Мария Федоровна частично отняла меня у мамы, превратив в нечто ей чуждое, внешне, по крайней мере, а я не успела полностью вернуться к ней.

Все проще, наверно: мама думала и я тоже, что и так хорошо — вот объяснение. Время есть, я вырасту, и мы обо всем поговорим.

 

Может ли быть, что я интуитивно понимала, видела что-то, чего не понимала, не видела мама, и, не будучи одаренной так, как была одарена она (и чувствуя себя в этом виноватой), я была одарена иначе, что совсем не было видно другим людям, которые искали во мне тот же вид одаренности, что у мамы, и разочаровывались, и маме тоже не было видно, и отсутствие того, что есть у нее, ее разочаровывало.

 

У нас с мамой (так мне казалось) было сродство, согласие без слов, без необходимости объясниться, а с Марией Федоровной мы начинали, очевидно, все больше расходиться, хотя я продолжала очень любить ее.

 

Память мамы была такова, что до 35–36 лет у нее не было записной книжки, а номеров телефонов ей нужно было помнить очень много. Она восприняла записную книжку так же, как первые седые волосы.

 

Я соскучилась по маме. Сейчас все, что было в промежутке между моей жизнью при ней и моей теперешней жизнью, провалилось и не мешает. Кроме дара, что поднимает, держит меня. Если бы было возможно жить с ней такой, какой она была в сорок четыре года… Еще лучше: узнать ее, какой она была, когда мне было три года, если уж не присутствовать при всей ее жизни — с рождения…

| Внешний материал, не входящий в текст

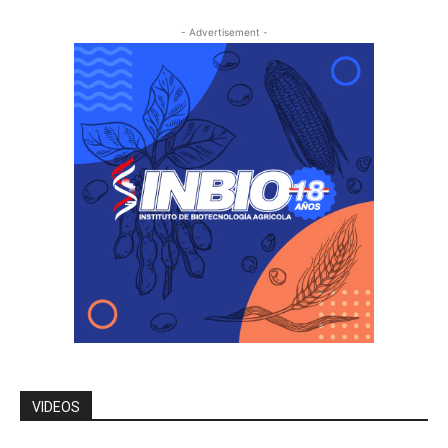
- Advertisement -
VIDEOS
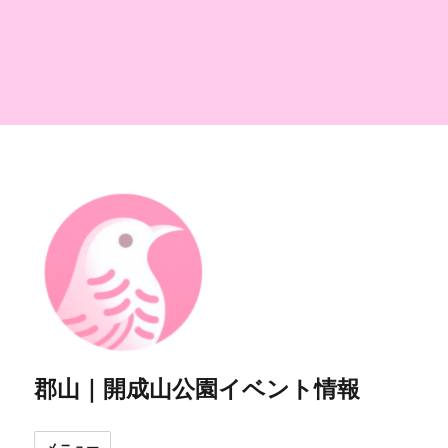
郡山｜開成山公園イベント情報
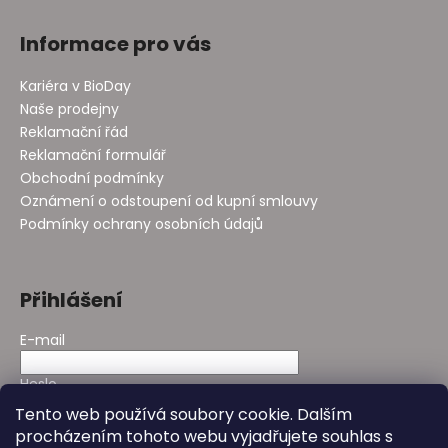
Informace pro vás
Kariéra v BioDay
Naše prodejny
Reklamační řád
Reklamační formulář
Obchodní podmínky
Oznámení o odstoupení od kupní smlouvy
Podmínky ochrany osobních údajů
Přihlášení
E-mail
Heslo
Tento web používá soubory cookie. Dalším
procházením tohoto webu vyjadřujete souhlas s
PŘIHLÁSIT SE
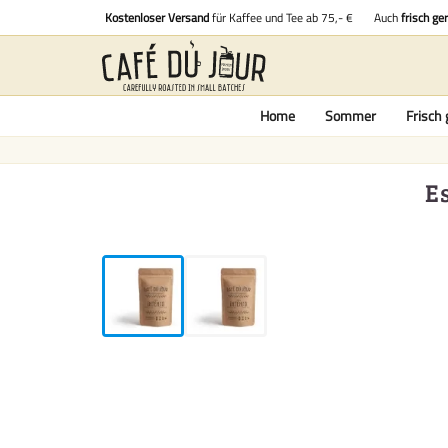
Kostenloser Versand
für Kaffee und Tee ab 75,- €
Auch
frisch ge
Home
Sommer
Frisch 
E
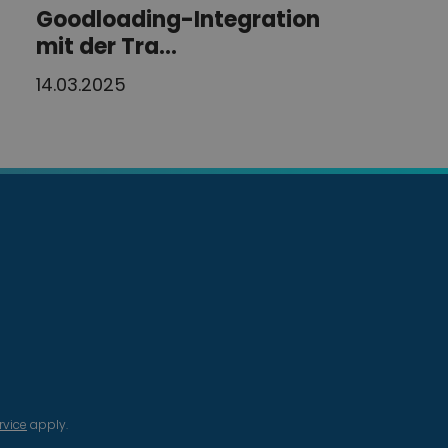
Goodloading-Integration
mit der Tra...
14.03.2025
rvice
apply.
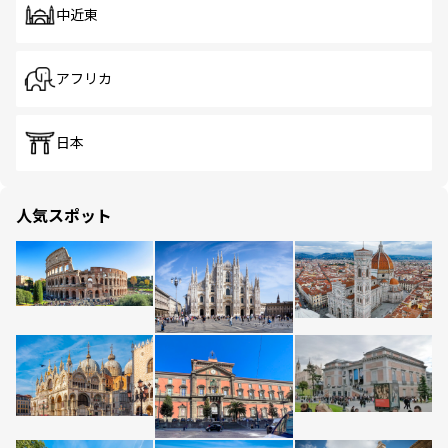
中近東
アフリカ
日本
人気スポット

Или мне хотелось бы вернуться в прошлое, в счастливые дни (совсем счастливые? но тревога всегда была), например, встречать маму в Абрамцеве, гулять с ней, идти рядом или впереди («дети и собачки ходят впереди»), видеть, как она в синем сарафане с белыми рукавами блузки идет медленно, очень толстыми ногами, очки, разрозовевшееся лицо, черные вьющиеся волосы с прямым пробором, говорит ласково, с мягкой насмешкой, а я такая, как была тогда: в красном сарафанчике и с теми же чувствами, с той же способностью чувствовать, но вдобавок с теперешним знанием. Из всех людей на свете мне больше всего хотелось бы, чтобы со мной оказалась мама и чтобы мы могли говорить друг с другом.

 

Я ни за что не хотела бы обидеть Марию Федоровну, и когда меня спрашивали, кого я больше люблю, маму или Марию Федоровну, я отвечала, что люблю обеих одинаково, но маме наедине я говорила: «Я тебя люблю больше всех на свете, только ты не говори Марии Федоровне». Было ли это малодушием, предательством или деликатностью по отношению к Марии Федоровне? Говорила ли мама об этом Марии Федоровне? Вряд ли.

 

Мама поджимала губы, сосредоточивая на чем-то внимание. Приходя к нам в комнату — я сидела за столом на кухонной табуретке (я прочитала где-то, что школьникам надо сидеть именно на табурете), делая уроки, — она целовала меня, произносила: «И в мягкие, добрые губы Гришухино ухо берет»[1] — и поджатыми внутрь губами забирала на минуту край моего уха. Мне было очень приятно и весело.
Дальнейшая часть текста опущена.